Thursday, February 13, 2014
The illusion of movement in art
The illusion of movement is a great way to make an artwork very effective, but it’s quite difficult to do. Recently I challenged my master class students to create designs that showed movement and many of them found this to be quite a struggle, particularly if they didn’t want to portray a human being or an animal actually in motion. The Italian Futurists actually praised movement so much that they said that a speeding car was more beautiful than Venus de Milo!
Movement is involved in many aspects of our life. We would literally die if we didn’t move. A tree that doesn’t move in the wind is likely to be a dead tree. Movement is necessary to withstand external force. Even skyscrapers and bridges sway…and of course (to most of us at least!) the earth moves around the sun!
Anyone who has taken a life drawing class would be aware of how very difficult it is for us not to move…how amazing some models are in not moving…but even they are blinking and breathing!!
So since our existence and our environment is all about movement, why is it so unusual to see movement portrayed in art work? Is it because we’re so used to looking at photographs where the action is stopped? In many ways photographs distort our views of the world. For one thing, a camera only has one eye and we have two! A camera dulls colours, omits nuances and squashes values at each end of the value spectrum.
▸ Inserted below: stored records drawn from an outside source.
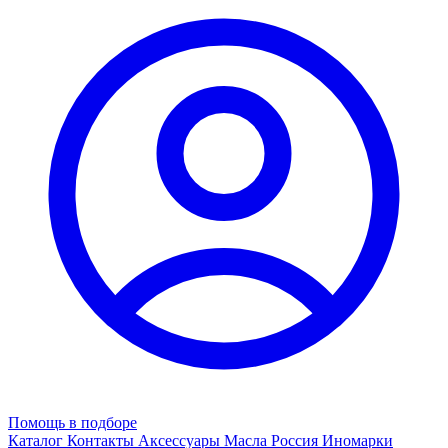
Помощь в подборе
Каталог
Контакты
Аксессуары
Масла
Россия
Иномарки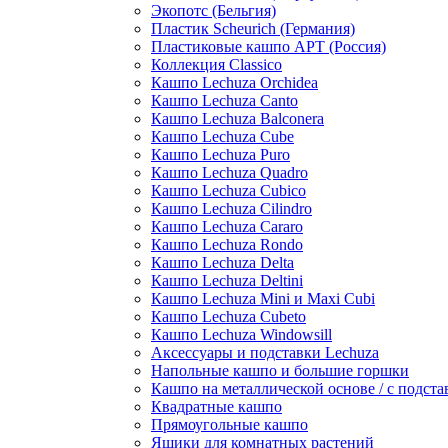
Экопотс (Бельгия)
Пластик Scheurich (Германия)
Пластиковые кашпо АРТ (Россия)
Коллекция Classico
Кашпо Lechuza Orchidea
Кашпо Lechuza Canto
Кашпо Lechuza Balconera
Кашпо Lechuza Cube
Кашпо Lechuza Puro
Кашпо Lechuza Quadro
Кашпо Lechuza Cubico
Кашпо Lechuza Cilindro
Кашпо Lechuza Cararo
Кашпо Lechuza Rondo
Кашпо Lechuza Delta
Кашпо Lechuza Deltini
Кашпо Lechuza Mini и Maxi Cubi
Кашпо Lechuza Cubeto
Кашпо Lechuza Windowsill
Аксессуары и подставки Lechuza
Напольные кашпо и большие горшки
Кашпо на металлической основе / с подста
Квадратные кашпо
Прямоугольные кашпо
Ящики для комнатных растений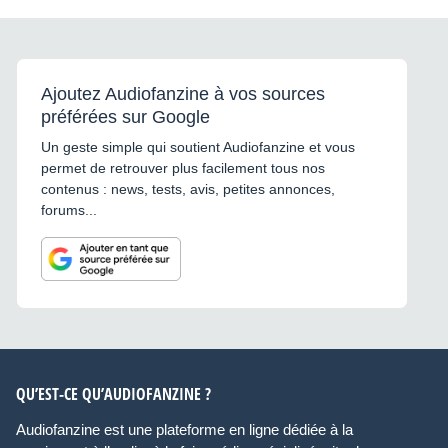
Ajoutez Audiofanzine à vos sources
préférées sur Google
Un geste simple qui soutient Audiofanzine et vous
permet de retrouver plus facilement tous nos
contenus : news, tests, avis, petites annonces,
forums...
QU’EST-CE QU’AUDIOFANZINE ?
Audiofanzine est une plateforme en ligne dédiée à la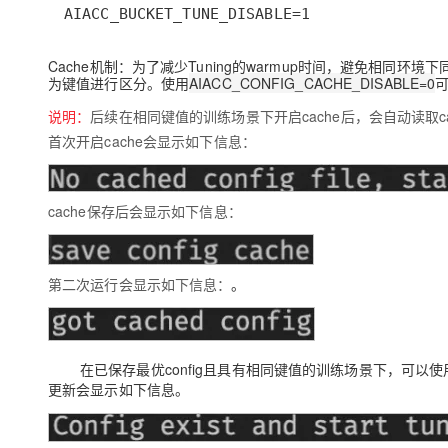
AIACC_BUCKET_TUNE_DISABLE=1
Cache机制
：为了减少Tuning的warmup时间，避免相同环境
为键值进行区分。使用
AIACC_CONFIG_CACHE_DISABLE=0
可
说明：
后续在相同键值的训练场景下开启cache后，会自动读取cac
首次开启cache会显示如下信息：
cache保存后会显示如下信息：
第二次运行会显示如下信息：
。
在已保存最优config且具有相同键值的训练场景下，可以使用AIACC
更新会显示如下信息。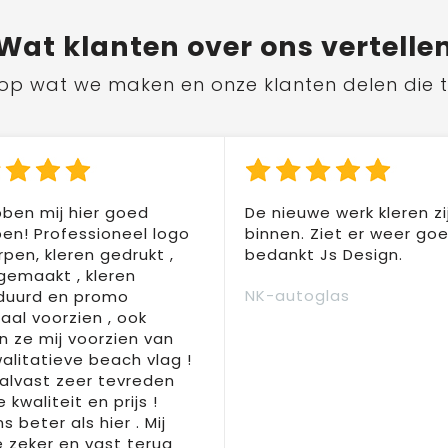
Wat
klanten
over ons vertelle
ts op wat we maken en onze klanten delen die 
ben mij hier goed
De nieuwe werk kleren zi
en! Professioneel logo
binnen. Ziet er weer goed
pen, kleren gedrukt ,
bedankt Js Design.
 gemaakt , kleren
NK-autoglas
duurd en promo
aal voorzien , ook
 ze mij voorzien van
alitatieve beach vlag !
 alvast zeer tevreden
 kwaliteit en prijs !
s beter als hier . Mij
e zeker en vast terug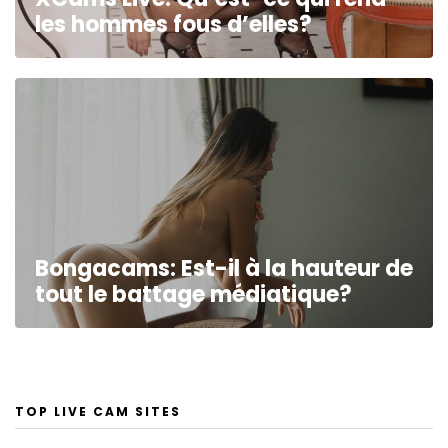
les hommes fous d’elles?
Bongacams: Est-il à la hauteur de
tout le battage médiatique?
TOP LIVE CAM SITES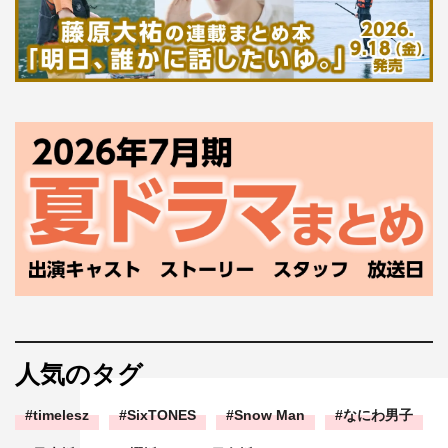
人気のタグ
timelesz
SixTONES
Snow Man
なにわ男子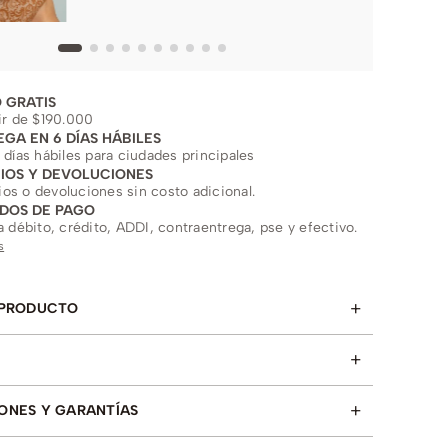
 GRATIS
ir de $190.000
EGA EN 6 DÍAS HÁBILES
 días hábiles para ciudades principales
IOS Y DEVOLUCIONES
s o devoluciones sin costo adicional.
DOS DE PAGO
a débito, crédito, ADDI, contraentrega, pse y efectivo.
s
+
 PRODUCTO
+
+
ONES Y GARANTÍAS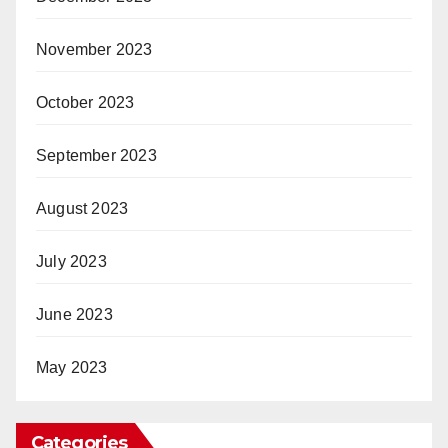
November 2023
October 2023
September 2023
August 2023
July 2023
June 2023
May 2023
Categories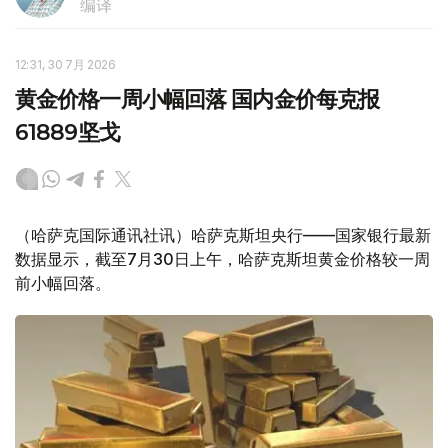
编译
12:31, 30 7月 2026
黄金价格一周小幅回落 国内金价每克报
61889坚戈
（哈萨克国际通讯社讯）哈萨克斯坦央行——国家银行最新
数据显示，截至7月30日上午，哈萨克斯坦黄金价格较一周
前小幅回落。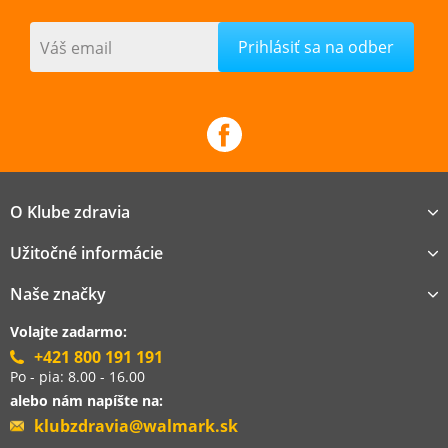
Váš email
O Klube zdravia
Užitočné informácie
Naše značky
Volajte zadarmo:
+421 800 191 191
Po - pia: 8.00 - 16.00
alebo nám napíšte na:
klubzdravia@walmark.sk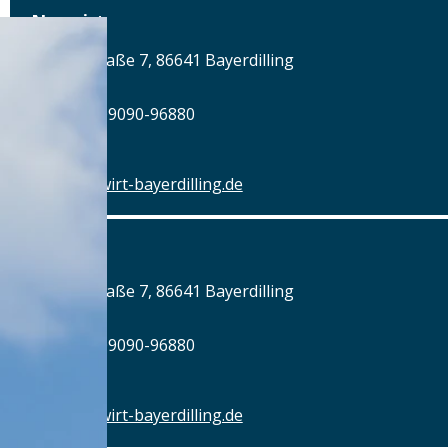
Neuwirt
Rainer Straße 7, 86641 Bayerdilling
Tel.: Tel.: 09090-96880
Details
www.neuwirt-bayerdilling.de
Neuwirt
Rainer Straße 7, 86641 Bayerdilling
Tel.: Tel.: 09090-96880
Details
www.neuwirt-bayerdilling.de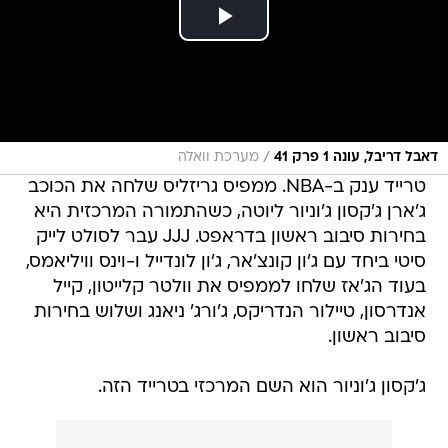
/
דאבל דריבל, עונה 1 פרק 41
מערכת וואלה
טרייד ענק ב-NBA. ממפיס גריזליס שלחה את הכוכב
ג'ארן ג'קסון ג'וניור ליוטה, כשהתמורה המרכזית היא
בחירות סיבוב ראשון בדראפט. JJJ עבר לסולט לייק
סיטי ביחד עם ג'ון קונצ'אר, ג'ון לונדייל ו-וינס וויליאמס,
בעוד הג'אז שלחו לממפיס את וולטר קלייטון, קייל
אנדרסון, טיילור הנדריקס, ג'ורג' ניאנג ושלוש בחירות
סיבוב ראשון.
ג'קסון ג'וניור הוא השם המרכזי בטרייד הזה.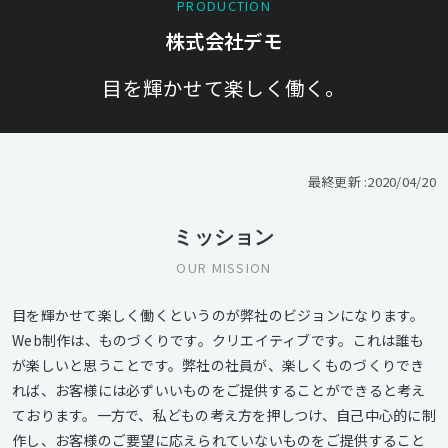
PRODUCTION
株式会社デモ
目を輝かせて楽しく働く。
最終更新 :
2020/04/20
ミッション
OUR MISSION
目を輝かせて楽しく働くというのが弊社のビジョンになります。
Web制作は、ものづくりです。クリエイティブです。これは誰も
が楽しいと思うことです。弊社の社員が、楽しくものづくりでき
れば、お客様には必ずいいものをご提供することができると考え
ております。一方で、私どもの考え方を押しつけ、自己中心的に制
作し、お客様のご要望に応えられていないものをご提供すること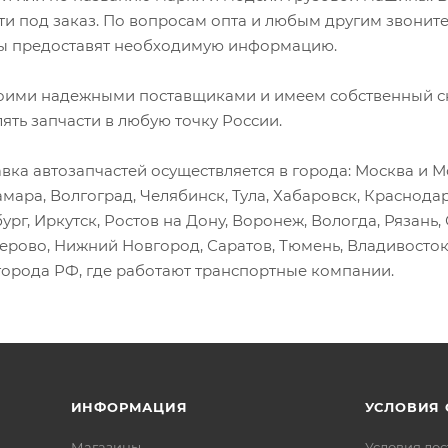
ти под заказ. По вопросам опта и любым другим звоните
 предоставят необходимую информацию.
оими надежными поставщиками и имеем собственный скл
лять запчасти в любую точку России.
вка автозапчастей осуществляется в города: Москва и Мо
амара, Волгоград, Челябинск, Тула, Хабаровск, Краснода
ург, Иркутск, Ростов на Дону, Воронеж, Вологда, Рязань
мерово, Нижний Новгород, Саратов, Тюмень, Владивосток
города РФ, где работают транспортные компании.
ИНФОРМАЦИЯ
УСЛОВИЯ
Магазины
Условия дос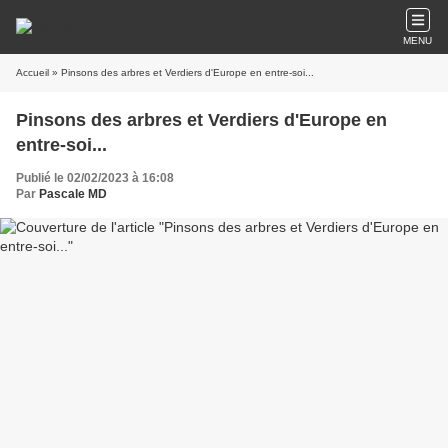
MENU
Accueil
» Pinsons des arbres et Verdiers d'Europe en entre-soi...
Pinsons des arbres et Verdiers d'Europe en
entre-soi...
Publié le 02/02/2023 à 16:08
Par
Pascale MD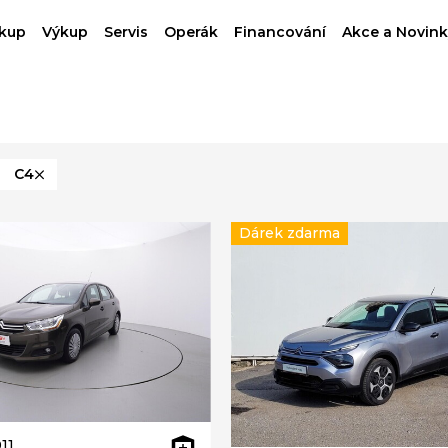
kup
Výkup
Servis
Operák
Financování
Akce a Novink
C4
Dárek zdarma
11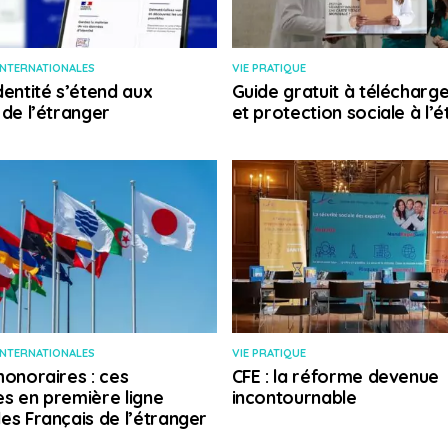
INTERNATIONALES
VIE PRATIQUE
dentité s’étend aux
Guide gratuit à télécharge
 de l’étranger
et protection sociale à l’
INTERNATIONALES
VIE PRATIQUE
honoraires : ces
CFE : la réforme devenue
s en première ligne
incontournable
es Français de l’étranger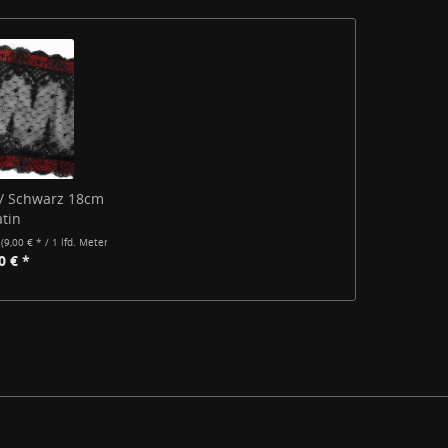
t / Schwarz 18cm
atin
r
(9,00 € * / 1 lfd. Meter)
0 € *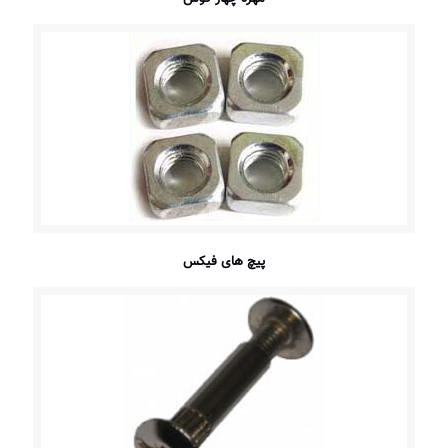
پیچ های فیکس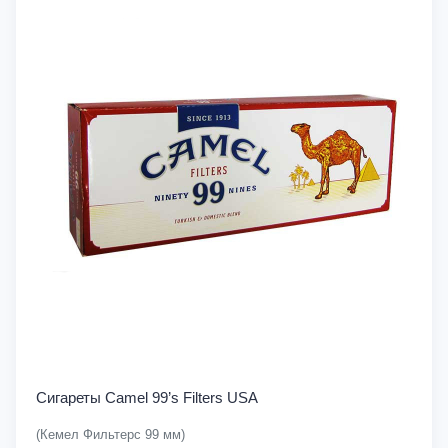
Сигареты Camel 99’s Filters USA
(Кемел Фильтерс 99 мм)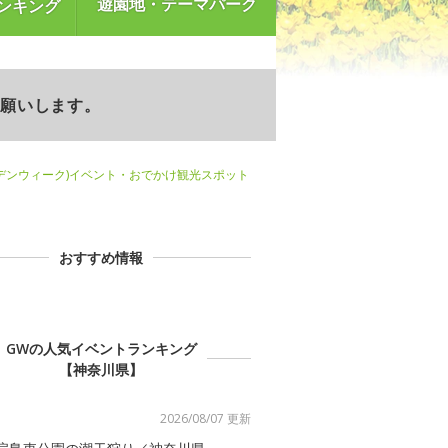
遊園地・テーマパーク
ンキング
お願いします。
デンウィーク)イベント・おでかけ観光スポット
おすすめ情報
GWの人気イベントランキング
【神奈川県】
2026/08/07 更新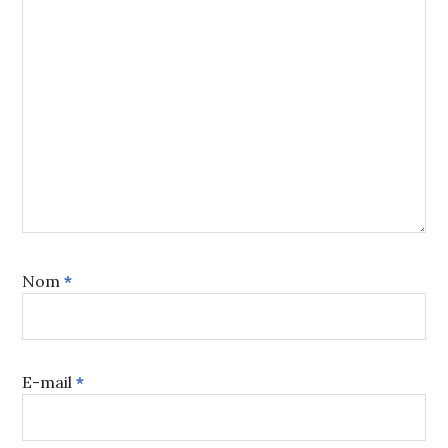
Nom
*
E-mail
*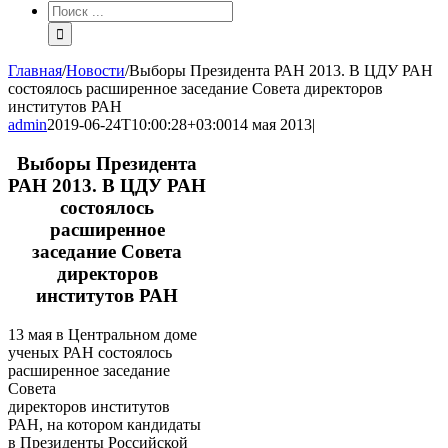
Результат
поиска:
Главная
/
Новости
/
Выборы Президента РАН 2013. В ЦДУ РАН
состоялось расширенное заседание Совета директоров
институтов РАН
admin
2019-06-24T10:00:28+03:00
14 мая 2013
|
Выборы Президента
РАН 2013. В ЦДУ РАН
состоялось
расширенное
заседание Совета
директоров
институтов РАН
13 мая в Центральном доме
ученых РАН состоялось
расширенное заседание
Совета
директоров институтов
РАН, на котором кандидаты
в Президенты Российской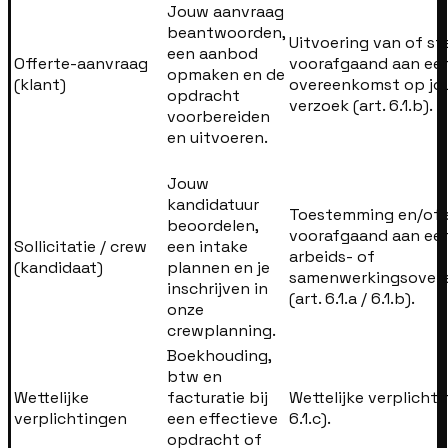
Jouw aanvraag
beantwoorden,
Uitvoering van of s
een aanbod
Offerte-aanvraag
voorafgaand aan ee
opmaken en de
(klant)
overeenkomst op jo
opdracht
verzoek (art. 6.1.b).
voorbereiden
en uitvoeren.
Jouw
kandidatuur
Toestemming en/of
beoordelen,
voorafgaand aan ee
Sollicitatie / crew
een intake
arbeids- of
(kandidaat)
plannen en je
samenwerkingsover
inschrijven in
(art. 6.1.a / 6.1.b).
onze
crewplanning.
Boekhouding,
btw en
Wettelijke
facturatie bij
Wettelijke verplichtin
verplichtingen
een effectieve
6.1.c).
opdracht of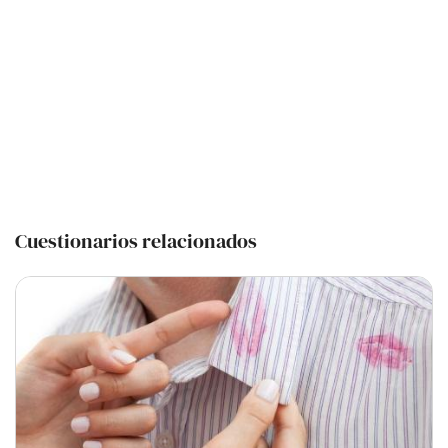
Cuestionarios relacionados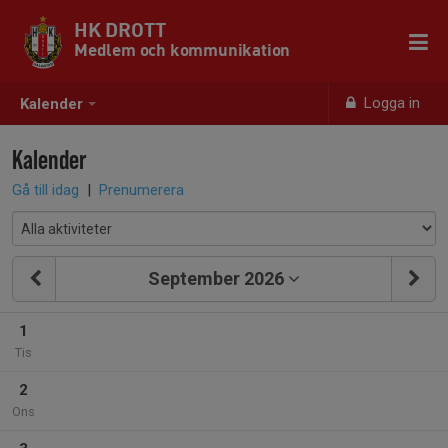
HK DROTT
Medlem och kommunikation
Logga in
Kalender
Kalender
Gå till idag
|
Prenumerera
September 2026
1
Tis
2
Ons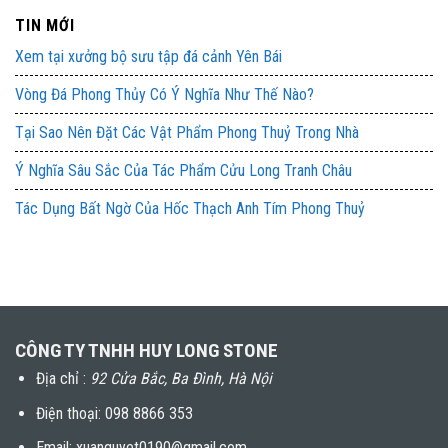
TIN MỚI
Xem tại xưởng bộ sưu tập đá cảnh Yên Bái
Vòng Đá Phong Thủy Có Ý Nghĩa Như Thế Nào?
Tại Sao Nên Đặt Các Vật Phẩm Phong Thuỷ Trong Nhà
Ý Nghĩa Sâu Sắc Của Tác Phẩm Cửu Long Tranh Châu
Tác Dụng Bất Ngờ Của Hốc Thạch Anh Tím Phong Thuỷ
CÔNG TY TNHH HUY LONG STONE
Địa chỉ :
92 Cửa Bắc, Ba Đình, Hà Nội
Điện thoại:
098 8866 353
Email: xuanquyet0190@gmail.com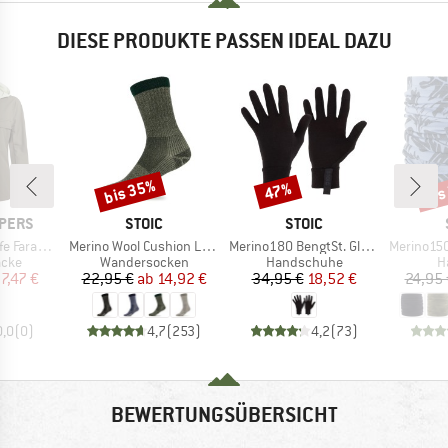
DIESE PRODUKTE PASSEN IDEAL DAZU
bis 35%
bis
47%
Rabatt
Rabatt
Raba
MARKE
MARKE
PERS
STOIC
STOIC
Artikel
Artikel
Artikel
ah Jacket
Merino Wool Cushion Light Socks
Merino180 BengtSt. Glove
Merino150 Sad
gruppe
Produktgruppe
Produktgruppe
P
acke
Wandersocken
Handschuhe
H
eis
duzierter Preis
Preis
reduzierter Preis
Preis
reduzierter Preis
7,47 €
22,95 €
ab
14,92 €
34,95 €
18,52 €
24,95 
0,0
(
0
)
4,7
(
253
)
4,2
(
73
)
BEWERTUNGSÜBERSICHT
Another reason of course, it’s that it’s difficult to portray movement – as my students found out! While it would be difficult to make art quilts that actually DO move, it is possible to create an illusion of movement. And such illusions make for very dynamic pieces. Here are links to some well-known artworks that create those illusions:
Harold Edgerton. Milk-drop Coronet
And here’s a link to many other such photos that he took:
A female contemporary painter of waterfalls....
or then there's Bridget Riley's optical illusions which shift constantly:
Movement is also indicated by unstable body positions - figures which appear to be just off balance. You see this a lot in sports photos...take a look at your newspapers sports page! What's interesting is that the best photos of sports people is when they are in action, just plain "portraits" are not very exciting at all.
"Kinaesthetic empathy" is the name given to the involuntary feeling within our own body that such an image produces. It's a great way to give a sense of movement to an art work.
A feeling of movement can also be created by contrast. This is one reason why we feel that the people might be moving when they are portrayed in a much more static setting - and painters use this a lot. The "off balance" or diagonal line is contrasted by a very static stable vertical or horizontal one. The designers of fast cars now use streamlined curves and diagonals rather than vertical lines in their designs: these cars look like they'll go very fast even just sitting by the curb.
Other ways to show movement include repeating a figure, blurring outlines, multiple images (remember Duchamp's Nude descending a staircase?)
And now I'll have to see if I can master that challenge myself!